随着吱嘎一记刹车声在耳边响起,一只油光光的秃脑袋,就从捷达轿车的窗口探伸出来。
哈哈,车还老远呢,我就瞅着像你么!刚才我去找商店买包烟,正好碰上你老娘了,我听她说,你趁十一过节,领着对象回家探亲。
朱安身迷乱恍惚的情绪,暂时被那刺耳的刹车声喝住了,一股呛人的尘土早裹挟着油烟味将他笼罩起来。他只好皱着眉眼,去瞅那只油亮的大脑袋,一时竟有些茫然,对方似曾相识的样子。
光脑袋已经推开车门,径自站在他面前了。怎么?连哥们儿也不认识了?对方高声大嗓地说话时,一只同样油腻腻的大手掌,用力拍到他的肩膀头上,像是要强力帮他唤醒某段沉睡的记忆。
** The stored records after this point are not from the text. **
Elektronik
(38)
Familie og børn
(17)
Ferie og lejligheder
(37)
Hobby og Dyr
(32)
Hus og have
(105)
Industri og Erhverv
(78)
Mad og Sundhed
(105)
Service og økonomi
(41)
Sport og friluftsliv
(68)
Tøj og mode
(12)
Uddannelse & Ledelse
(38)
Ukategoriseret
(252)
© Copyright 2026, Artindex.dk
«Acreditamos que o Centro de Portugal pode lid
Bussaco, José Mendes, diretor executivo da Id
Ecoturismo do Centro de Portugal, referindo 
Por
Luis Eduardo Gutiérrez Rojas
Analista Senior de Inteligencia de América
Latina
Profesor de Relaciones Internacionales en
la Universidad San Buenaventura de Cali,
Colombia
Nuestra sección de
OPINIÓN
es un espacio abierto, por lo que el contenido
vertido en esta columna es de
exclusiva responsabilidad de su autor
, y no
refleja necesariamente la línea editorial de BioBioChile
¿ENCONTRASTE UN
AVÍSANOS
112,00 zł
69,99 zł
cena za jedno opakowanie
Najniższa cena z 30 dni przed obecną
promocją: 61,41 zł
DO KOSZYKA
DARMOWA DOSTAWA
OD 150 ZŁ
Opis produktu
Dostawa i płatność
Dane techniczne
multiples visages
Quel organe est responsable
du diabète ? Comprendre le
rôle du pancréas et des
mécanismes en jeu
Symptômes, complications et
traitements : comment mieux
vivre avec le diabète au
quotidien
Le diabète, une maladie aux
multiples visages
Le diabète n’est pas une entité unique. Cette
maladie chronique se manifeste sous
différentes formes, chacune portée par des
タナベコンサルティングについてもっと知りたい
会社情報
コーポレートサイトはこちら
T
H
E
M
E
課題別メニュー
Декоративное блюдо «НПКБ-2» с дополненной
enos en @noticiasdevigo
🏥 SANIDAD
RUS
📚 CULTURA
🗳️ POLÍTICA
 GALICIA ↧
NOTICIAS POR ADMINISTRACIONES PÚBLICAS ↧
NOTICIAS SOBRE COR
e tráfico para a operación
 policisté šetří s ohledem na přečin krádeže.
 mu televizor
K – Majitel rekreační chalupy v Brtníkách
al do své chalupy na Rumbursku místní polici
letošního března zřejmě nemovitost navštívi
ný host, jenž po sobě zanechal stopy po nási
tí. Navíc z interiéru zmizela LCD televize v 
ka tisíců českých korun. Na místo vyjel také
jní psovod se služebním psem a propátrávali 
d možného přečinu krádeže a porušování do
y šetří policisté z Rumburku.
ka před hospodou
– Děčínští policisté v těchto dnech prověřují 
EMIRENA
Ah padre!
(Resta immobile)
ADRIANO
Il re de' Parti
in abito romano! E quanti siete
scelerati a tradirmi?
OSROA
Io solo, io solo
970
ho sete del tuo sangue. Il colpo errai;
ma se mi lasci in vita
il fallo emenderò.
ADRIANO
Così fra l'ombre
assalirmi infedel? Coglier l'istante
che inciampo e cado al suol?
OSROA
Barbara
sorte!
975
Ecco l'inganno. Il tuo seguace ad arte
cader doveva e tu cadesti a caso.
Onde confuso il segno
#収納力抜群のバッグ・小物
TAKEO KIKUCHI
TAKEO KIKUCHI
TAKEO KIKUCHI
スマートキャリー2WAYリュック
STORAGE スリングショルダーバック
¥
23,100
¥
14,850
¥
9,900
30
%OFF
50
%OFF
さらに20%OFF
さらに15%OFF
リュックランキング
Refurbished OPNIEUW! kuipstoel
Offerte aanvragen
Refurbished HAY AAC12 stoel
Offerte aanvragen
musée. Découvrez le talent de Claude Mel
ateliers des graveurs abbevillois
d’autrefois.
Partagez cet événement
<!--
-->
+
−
操,我是你中学同学方寅虎啊,妈的,当了几年城里人,就把老同学忘光了!
直到这时,朱安身才强迫自己想起了这光脑袋男人。如果没有记错的话,念书那阵子,这家伙头上隔三岔五就生些顽固的癞疮,弄得一坨有发一坨没发,跟野狗啃过似的,后来他索性全剃秃了省事;他上课不是跟同座说话,就是搞些小动作,最擅长的是给女生投纸团,有时还传些莫名其妙的字条,惹得别人都讨厌他。兴许是有一颗癞疮头,常常遭同学们白眼,时间久了,他倒是很愿意跟朱安身搭讪,一个天生相貌埋汰,一个癞头秃脑,他俩在一起倒也般配,多少有点儿惺惺惜惺惺的味道。当然,更主要的原因是,那时朱安身成绩一直名列前茅,方寅虎就总想套近乎,抄了他的标准答案应付老师检查。眼下,方寅虎的脑袋越发油光可鉴,像是打过一层精致的蜡油,后脑勺上的肉褶子,跟爬虫样一条一条乱颤。露在外面的右手臂上,有只青蓝色的虎头纹身,那老虎龇牙咧嘴,虎口喷着寒气,要咬人似的,根根须毛更是逼真可见。加上紧身的圆领黑T恤,深灰色牛仔裤,使这个光头男人看上去十分生猛,仿佛黑社会影片里的大哥大。
走走走,快上车,好让老同学也载你一程!
方寅虎不容分说,几乎形同绑架,硬拿那只刺了虎头的手臂,将朱安身扭扯进银灰色轿车里。汽车呜啊呜地驶出一段距离了,朱安身才无话找话问了句,那你也是回来看看的?方寅虎白了他一眼,狗屁!家有啥好回的,要不是两个老的想孙子了,非让我趁着过节送回来瞅上一眼,我才懒得跑回来呢,这烂杆地方,一辈子不回来也不想。顿了一下,话锋一转,你小子总算搞上对象了,人长得咋样,漂不漂亮?还行吧,朱安身心虚地嗫嚅着,声音小得像秋后的蚊子,同时,尽量回避对方探询的眼光。哼,我原先以为,你真打算做一辈子光棍汉呢,到底还是憋不住了吧!方寅虎的语气里,或多或少带着一种揶揄和讥笑的成分。要说呢,做光棍也不赖,一人吃饱,全家不饿嘛!哪像我,要在城里做生意挣钱养家,成天忙得贼死,都快把老子烦(上尸下求)死了!
朱安身实在不知道再说什么好了,这种不期而遇,让他一时半会儿无法适应,先前的那一通马拉松式的长跑,确实让他四肢绵软无力,此刻任由捷达车载着他空茫的大脑和疲惫的身体,一味地在乡间的土路上颠簸。倒是方寅虎的话匣子拉开了,天上地下,东拉西扯,说他这些年怎么在城里辛苦打拼,说他为了承包绿化工程,没日没夜地在酒楼和歌厅应酬,说他老婆一下子就给他生了一对双胞胎儿子,最后又讲到房子车子还有乱七八糟的女人……他虚虚实实听着,脑海中却不时地浮现出早已远去的画面,往事隔着一层薄薄的水雾,时而朦胧,时而又清晰。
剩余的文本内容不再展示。